Package 'GDSArray'

Title: Representing GDS files as array-like objects
Description: GDS files are widely used to represent genotyping or sequence data. The GDSArray package implements the `GDSArray` class to represent nodes in GDS files in a matrix-like representation that allows easy manipulation (e.g., subsetting, mathematical transformation) in _R_. The data remains on disk until needed, so that very large files can be processed.
Authors: Qian Liu [aut, cre], Martin Morgan [aut], Hervé Pagès [aut], Xiuwen Zheng [aut]
Maintainer: Qian Liu <[email protected]>
License: GPL-3
Version: 1.25.2
Built: 2024-06-29 02:40:12 UTC
Source: https://github.com/bioc/GDSArray

Help Index


Acquire the GDS file connection in R in the gds.class class.

Description

Acquire a (possibly cached) gds.class object given it's path.

Usage

acquireGDS(path, type = NULL, ...)

releaseGDS(path, type = NULL, ...)

Arguments

path

String containing a path to a GDS file.

type

String containing the GDS file type.

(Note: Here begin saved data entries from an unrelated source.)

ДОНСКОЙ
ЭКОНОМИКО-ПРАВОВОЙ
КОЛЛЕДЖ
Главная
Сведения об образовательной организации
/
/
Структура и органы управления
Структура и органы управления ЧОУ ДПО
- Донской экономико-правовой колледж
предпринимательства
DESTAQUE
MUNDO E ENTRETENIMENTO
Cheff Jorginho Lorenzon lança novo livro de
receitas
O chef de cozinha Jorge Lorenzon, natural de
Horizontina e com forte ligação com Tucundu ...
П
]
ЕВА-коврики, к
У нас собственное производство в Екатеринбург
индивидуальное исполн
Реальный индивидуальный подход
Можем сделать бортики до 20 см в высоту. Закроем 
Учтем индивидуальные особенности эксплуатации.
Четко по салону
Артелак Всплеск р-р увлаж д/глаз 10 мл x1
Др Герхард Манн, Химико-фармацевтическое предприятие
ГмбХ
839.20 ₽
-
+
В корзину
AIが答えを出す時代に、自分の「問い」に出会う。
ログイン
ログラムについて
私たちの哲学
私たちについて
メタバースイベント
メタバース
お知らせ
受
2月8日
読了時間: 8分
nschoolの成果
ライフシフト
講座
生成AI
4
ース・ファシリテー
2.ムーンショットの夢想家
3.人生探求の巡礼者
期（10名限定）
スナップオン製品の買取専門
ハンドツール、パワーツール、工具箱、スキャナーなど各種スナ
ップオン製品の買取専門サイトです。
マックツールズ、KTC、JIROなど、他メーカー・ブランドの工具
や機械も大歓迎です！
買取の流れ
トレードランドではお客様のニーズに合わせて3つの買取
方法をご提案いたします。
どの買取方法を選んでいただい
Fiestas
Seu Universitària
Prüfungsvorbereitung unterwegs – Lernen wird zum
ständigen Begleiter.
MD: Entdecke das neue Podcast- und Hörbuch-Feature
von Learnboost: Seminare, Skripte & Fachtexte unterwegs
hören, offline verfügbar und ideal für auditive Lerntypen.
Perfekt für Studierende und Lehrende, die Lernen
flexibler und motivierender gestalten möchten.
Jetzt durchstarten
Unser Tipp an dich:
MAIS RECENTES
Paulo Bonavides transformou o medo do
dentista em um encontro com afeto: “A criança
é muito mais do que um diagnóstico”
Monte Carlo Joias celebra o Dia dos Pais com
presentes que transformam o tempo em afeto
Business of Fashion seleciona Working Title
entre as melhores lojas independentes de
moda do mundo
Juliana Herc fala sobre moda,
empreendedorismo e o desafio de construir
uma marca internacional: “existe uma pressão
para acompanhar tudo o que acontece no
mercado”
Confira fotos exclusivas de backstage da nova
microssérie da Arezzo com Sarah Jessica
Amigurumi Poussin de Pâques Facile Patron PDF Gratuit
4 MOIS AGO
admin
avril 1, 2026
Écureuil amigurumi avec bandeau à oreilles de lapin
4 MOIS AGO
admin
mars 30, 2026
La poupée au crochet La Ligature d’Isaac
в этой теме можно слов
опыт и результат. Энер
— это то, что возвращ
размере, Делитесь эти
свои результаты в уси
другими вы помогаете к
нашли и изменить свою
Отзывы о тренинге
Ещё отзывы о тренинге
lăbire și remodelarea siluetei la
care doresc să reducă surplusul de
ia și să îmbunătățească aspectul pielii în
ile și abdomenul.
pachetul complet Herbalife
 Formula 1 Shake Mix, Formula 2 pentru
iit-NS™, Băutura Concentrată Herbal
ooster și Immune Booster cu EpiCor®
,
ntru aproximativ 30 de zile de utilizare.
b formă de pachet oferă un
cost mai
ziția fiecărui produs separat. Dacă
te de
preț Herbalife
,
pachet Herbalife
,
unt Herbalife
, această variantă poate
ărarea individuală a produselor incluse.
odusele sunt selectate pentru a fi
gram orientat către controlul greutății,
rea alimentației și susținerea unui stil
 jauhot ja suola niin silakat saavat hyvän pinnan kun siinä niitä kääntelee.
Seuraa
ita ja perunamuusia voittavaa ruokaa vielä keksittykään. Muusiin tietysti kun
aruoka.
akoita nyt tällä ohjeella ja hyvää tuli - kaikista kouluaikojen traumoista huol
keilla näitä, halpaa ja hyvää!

Case insensitive. Can be "seqgds" for a GDS file with sequencing data, or "snpgds" for a GDS file with SNP data. This argument was added for the VariantExperiment package for certain functionalities. By default is NULL, which returns a regular gds.class.

other

arguments to be passed to openfn.gds() inside acquireGDS.

Details

acquireConn will cache the gds.class object in the current R session to avoid repeated initialization. This improves efficiency for repeated calls. The cached gds.class object for any given path can be deleted by calling releaseGDS for the same path.

Value

For acquireGDS, by default returns a regular gds.class object, which are identical to that returned by gdsfmt::openfn.gds(path). If type is not NULL, a SeqVarGDSClass that is identical to SeqArray::seqOPen(path), or SNPGDSFileClass that is identical to SNPRelate::snpgdsOpen(path). Both are inherited from gds.class but with additional checking and methods.

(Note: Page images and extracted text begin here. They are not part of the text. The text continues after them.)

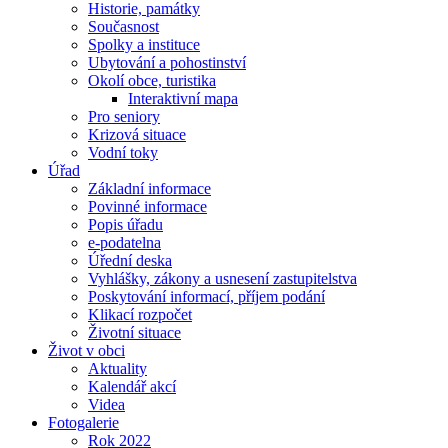
Historie, památky
Současnost
Spolky a instituce
Ubytování a pohostinství
Okolí obce, turistika
Interaktivní mapa
Pro seniory
Krizová situace
Vodní toky
Úřad
Základní informace
Povinné informace
Popis úřadu
e-podatelna
Úřední deska
Vyhlášky, zákony a usnesení zastupitelstva
Poskytování informací, příjem podání
Klikací rozpočet
Životní situace
Život v obci
Aktuality
Kalendář akcí
Videa
Fotogalerie
Rok 2022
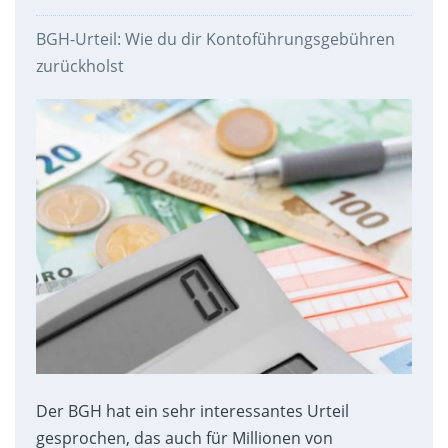
BGH-Urteil: Wie du dir Kontoführungsgebühren
zurückholst
Der BGH hat ein sehr interessantes Urteil
gesprochen, das auch für Millionen von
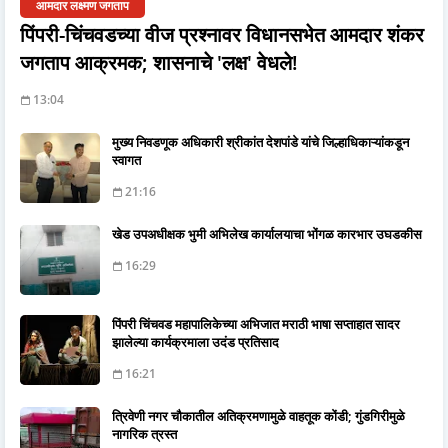
आमदार लक्ष्मण जगताप
पिंपरी-चिंचवडच्या वीज प्रश्नावर विधानसभेत आमदार शंकर
जगताप आक्रमक; शासनाचे 'लक्ष' वेधले!
13:04
मुख्य निवडणूक अधिकारी श्रीकांत देशपांडे यांचे जिल्हाधिकाऱ्यांकडून
स्वागत
21:16
खेड उपअधीक्षक भुमी अभिलेख कार्यालयाचा भोंगळ कारभार उघडकीस
16:29
पिंपरी चिंचवड महापालिकेच्या अभिजात मराठी भाषा सप्ताहात सादर
झालेल्या कार्यक्रमाला उदंड प्रतिसाद
16:21
त्रिवेणी नगर चौकातील अतिक्रमणामुळे वाहतूक कोंडी; गुंडगिरीमुळे
नागरिक त्रस्त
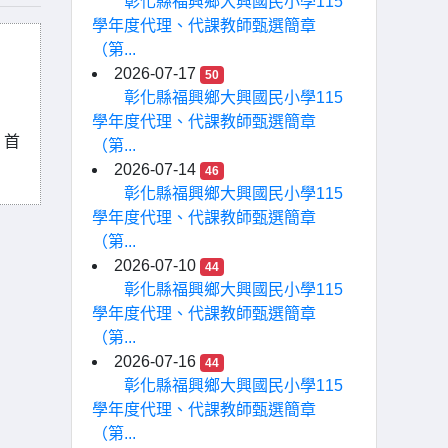
彰化縣福興鄉大興國民小學115
學年度代理、代課教師甄選簡章
（第...
2026-07-17
50
彰化縣福興鄉大興國民小學115
學年度代理、代課教師甄選簡章
：首
（第...
2026-07-14
46
彰化縣福興鄉大興國民小學115
學年度代理、代課教師甄選簡章
（第...
2026-07-10
44
彰化縣福興鄉大興國民小學115
學年度代理、代課教師甄選簡章
（第...
2026-07-16
44
彰化縣福興鄉大興國民小學115
學年度代理、代課教師甄選簡章
（第...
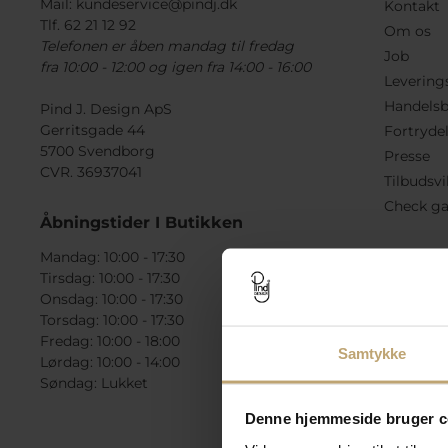
Mail:
kundeservice@pindj.dk
Kontakt
Tlf. 62 21 12 92
Om os
Telefonen er åben mandag til fredag
Job
fra 10:00 - 12:00 og igen fra 14:00 - 16:00
Levering
Handelsb
Pind J. Design ApS
Gerritsgade 44
Fortryde
5700 Svendborg
Presse
CVR. 36937041
Tilbudsvi
Check ga
Åbningstider I Butikken
Mandag: 10:00 - 17:30
Tirsdag: 10:00 - 17:30
Onsdag: 10:00 - 17:30
Torsdag: 10:00 - 17:30
Fredag: 10:00 - 18:00
Samtykke
Lørdag: 10:00 - 14:00
Søndag: Lukket
Denne hjemmeside bruger c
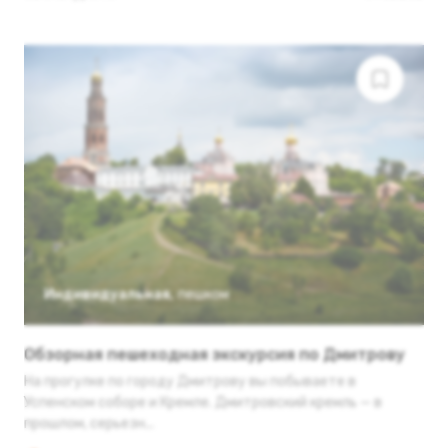
Индивидуальная
,
пешком
Обзорная пешеходная экскурсия по Дмитрову
На прогулке по городу Дмитрову вы побываете в
Успенском соборе и Кремле. Дмитровский кремль — в
прошлом, серьезн...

For releaseGDS, any existing gds.class object for the path is disconnected and cleared from cache, and NULL is invisibly returned. This is equivalent to that returned by gdsfmt::closefn.gds() except it take path as input. If path=NULL, all cached connections are removed.

Author(s)

Qian Liu

Examples

fn <- gdsExampleFileName()
gdscon <- acquireGDS(fn)
acquireGDS(fn)  ## just re-uses the cache
acquireGDS(fn, type = "seqgds") ## construct a new GDS connection 
releaseGDS(fn)  ## clears the cache

GDSArray constructor and coercion methods.

Description

extract_array: the function to extract data from a GDS file, by taking GDSArraySeed as input. This function is required by the DelayedArray for the seed contract.

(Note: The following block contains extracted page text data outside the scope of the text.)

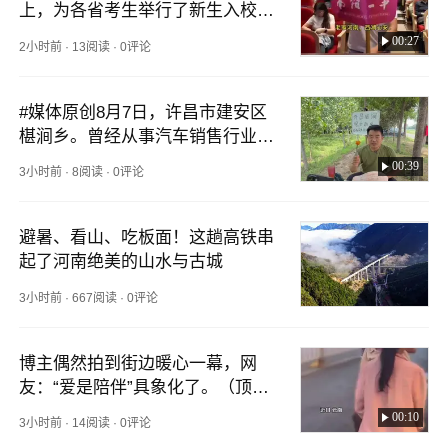
上，为各省考生举行了新生入校
礼。河南30名新生由所在高中的校
00:27
2小时前
·
13阅读
·
0评论
长送到学校，带领上台，亲手交给
西湖大学校长施一公，仪式感满
满。（顶端新闻记者 樊雪婧 马俊
#媒体原创8月7日，许昌市建安区
峰）#西湖大学
椹涧乡。曾经从事汽车销售行业的
张晓飞，如今返乡当起了新农人。
00:39
3小时前
·
8阅读
·
0评论
三十亩地里，十五亩种着六万根椴
木香菇菌棒，另外十五亩种了辣椒
和南瓜。他平时通过直播销售农产
避暑、看山、吃板面！这趟高铁串
品，地头到线上两头忙。（顶端新
起了河南绝美的山水与古城
闻记者 马涛 宋广军 刘霄）#区域
3小时前
·
667阅读
·
0评论
新观察
博主偶然拍到街边暖心一幕，网
友：“爱是陪伴”具象化了。（顶端
新闻见习编辑 边慧婷 实习生 李昀
00:10
3小时前
·
14阅读
·
0评论
瑾）#暖心 #陪伴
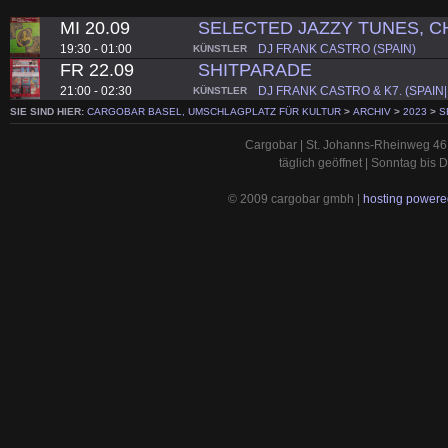
MI 20.09
SELECTED JAZZY TUNES, C
19:30 - 01:00
DJ FRANK CASTRO (SPAIN)
KÜNSTLER
FR 22.09
SHITPARADE
21:00 - 02:30
DJ FRANK CASTRO & K7. (SPAIN
KÜNSTLER
SIE SIND HIER:
CARGOBAR BASEL, UMSCHLAGPLATZ FÜR KULTUR
>
ARCHIV
>
2023
>
S
Cargobar | St. Johanns-Rheinweg 46 
täglich geöffnet | Sonntag bis
© 2009 cargobar gmbh |
hosting powered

GDSArray: The function to convert a gds file into the GDSArray data structure.

GDSArray example data

Usage

## S4 method for signature 'GDSArraySeed'
extract_array(x, index)

GDSArray(gdsfile, varname)

gdsExampleFileName(type = c("seqgds", "snpgds"))

Arguments

x

the GDSArraySeed object

index

An unnamed list of subscripts as positive integer vectors, one vector per dimension in x. Empty and missing subscripts (represented by integer(0) and NULL list elements, respectively) are allowed. The subscripts can contain duplicated indices. They cannot contain NAs or non-positive values.

gdsfile

Can be a GDSArraySeed, a character string of gds file name, or an "gds.class" R object.

varname

A character string specifying the gds array node to be read into GDSArray.

type

the type of gds file, available are "seqgds" for SeqVarGDSClass and "snpgds" for SNPGDSFileClass.

Value

GDSArray class object.

Examples

fn <- gdsExampleFileName("snpgds") 
allnodes <- gdsnodes(fn)  ## print all available gds nodes in fn.
allnodes
GDSArray(fn, "genotype")
GDSArray(fn, "sample.annot/pop.group")

fn1 <- gdsExampleFileName("seqgds")
allnodes1 <- gdsnodes(fn1)  ## print all available gds nodes in fn1. 
allnodes1
## GDSArray(fn1, "genotype/data")
GDSArray(fn1, "variant.id")
GDSArray(fn1, "sample.annotation/family")
GDSArray(fn1, "annotation/format/DP/data")
GDSArray(fn1, "annotation/info/DP")
gdsExampleFileName("snpgds")
gdsExampleFileName("seqgds")

GDSFile constructor and methods.

Description

GDSFile: GDSFile is a light-weight class to represent a GDS file. It has the '$' completion method to complete any possible gds nodes. If the slot of 'current_path' in 'GDSFile' object represent a valid gds node, it will return the 'GDSArray' of that node directly. Otherwise, it will return the 'GDSFile' object with an updated 'current_path'.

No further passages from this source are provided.